Take the records below and copy them exactly.

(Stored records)
* * *

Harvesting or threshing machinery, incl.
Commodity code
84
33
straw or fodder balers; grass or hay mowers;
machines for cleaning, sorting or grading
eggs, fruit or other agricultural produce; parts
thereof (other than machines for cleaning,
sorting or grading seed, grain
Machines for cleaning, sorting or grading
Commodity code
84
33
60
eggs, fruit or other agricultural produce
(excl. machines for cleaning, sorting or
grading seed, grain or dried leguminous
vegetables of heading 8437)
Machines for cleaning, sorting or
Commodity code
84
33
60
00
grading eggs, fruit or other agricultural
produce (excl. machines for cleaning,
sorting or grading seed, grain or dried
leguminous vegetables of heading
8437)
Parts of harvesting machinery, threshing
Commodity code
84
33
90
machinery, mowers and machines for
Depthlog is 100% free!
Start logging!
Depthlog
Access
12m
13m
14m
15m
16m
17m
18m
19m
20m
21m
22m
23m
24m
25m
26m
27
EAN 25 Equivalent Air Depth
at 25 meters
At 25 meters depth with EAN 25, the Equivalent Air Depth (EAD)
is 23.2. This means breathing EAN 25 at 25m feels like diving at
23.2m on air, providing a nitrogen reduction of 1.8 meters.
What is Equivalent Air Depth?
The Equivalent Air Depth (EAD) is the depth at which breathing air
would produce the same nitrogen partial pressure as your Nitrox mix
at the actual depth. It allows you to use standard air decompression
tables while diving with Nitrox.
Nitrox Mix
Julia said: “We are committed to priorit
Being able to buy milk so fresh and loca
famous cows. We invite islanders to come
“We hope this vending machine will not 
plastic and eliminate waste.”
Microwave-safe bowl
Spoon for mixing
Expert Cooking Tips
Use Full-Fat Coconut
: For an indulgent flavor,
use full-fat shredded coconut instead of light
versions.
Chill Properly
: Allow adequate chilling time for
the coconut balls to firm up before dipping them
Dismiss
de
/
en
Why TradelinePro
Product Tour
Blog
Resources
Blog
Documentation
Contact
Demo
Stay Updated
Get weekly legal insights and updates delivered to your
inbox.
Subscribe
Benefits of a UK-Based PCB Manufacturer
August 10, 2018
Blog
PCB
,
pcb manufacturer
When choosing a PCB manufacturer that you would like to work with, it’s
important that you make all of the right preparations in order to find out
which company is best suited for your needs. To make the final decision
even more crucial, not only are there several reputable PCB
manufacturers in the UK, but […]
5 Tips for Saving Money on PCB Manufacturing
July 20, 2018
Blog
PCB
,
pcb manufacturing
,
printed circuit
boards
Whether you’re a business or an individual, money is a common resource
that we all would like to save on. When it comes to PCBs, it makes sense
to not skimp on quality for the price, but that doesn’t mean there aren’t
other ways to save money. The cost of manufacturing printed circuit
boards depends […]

* * *

▶ [Task response]:
Harvesting or threshing machinery, incl.
Commodity code
84
33
straw or fodder balers; grass or hay mowers;
machines for cleaning, sorting or grading
eggs, fruit or other agricultural produce; parts
thereof (other than machines for cleaning,
sorting or grading seed, grain
Machines for cleaning, sorting or grading
Commodity code
84
33
60
eggs, fruit or other agricultural produce
(excl. machines for cleaning, sorting or
grading seed, grain or dried leguminous
vegetables of heading 8437)
Machines for cleaning, sorting or
Commodity code
84
33
60
00
grading eggs, fruit or other agricultural
produce (excl. machines for cleaning,
sorting or grading seed, grain or dried
leguminous vegetables of heading
8437)
Parts of harvesting machinery, threshing
Commodity code
84
33
90
machinery, mowers and machines for
Depthlog is 100% free!
Start logging!
Depthlog
Access
12m
13m
14m
15m
16m
17m
18m
19m
20m
21m
22m
23m
24m
25m
26m
27
EAN 25 Equivalent Air Depth
at 25 meters
At 25 meters depth with EAN 25, the Equivalent Air Depth (EAD)
is 23.2. This means breathing EAN 25 at 25m feels like diving at
23.2m on air, providing a nitrogen reduction of 1.8 meters.
What is Equivalent Air Depth?
The Equivalent Air Depth (EAD) is the depth at which breathing air
would produce the same nitrogen partial pressure as your Nitrox mix
at the actual depth. It allows you to use standard air decompression
tables while diving with Nitrox.
Nitrox Mix
Julia said: “We are committed to priorit
Being able to buy milk so fresh and loca
famous cows. We invite islanders to come
“We hope this vending machine will not 
plastic and eliminate waste.”
Microwave-safe bowl
Spoon for mixing
Expert Cooking Tips
Use Full-Fat Coconut
: For an indulgent flavor,
use full-fat shredded coconut instead of light
versions.
Chill Properly
: Allow adequate chilling time for
the coconut balls to firm up before dipping them
Dismiss
de
/
en
Why TradelinePro
Product Tour
Blog
Resources
Blog
Documentation
Contact
Demo
Stay Updated
Get weekly legal insights and updates delivered to your
inbox.
Subscribe
Benefits of a UK-Based PCB Manufacturer
August 10, 2018
Blog
PCB
,
pcb manufacturer
When choosing a PCB manufacturer that you would like to work with, it’s
important that you make all of the right preparations in order to find out
which company is best suited for your needs. To make the final decision
even more crucial, not only are there several reputable PCB
manufacturers in the UK, but […]
5 Tips for Saving Money on PCB Manufacturing
July 20, 2018
Blog
PCB
,
pcb manufacturing
,
printed circuit
boards
Whether you’re a business or an individual, money is a common resource
that we all would like to save on. When it comes to PCBs, it makes sense
to not skimp on quality for the price, but that doesn’t mean there aren’t
other ways to save money. The cost of manufacturing printed circuit
boards depends […]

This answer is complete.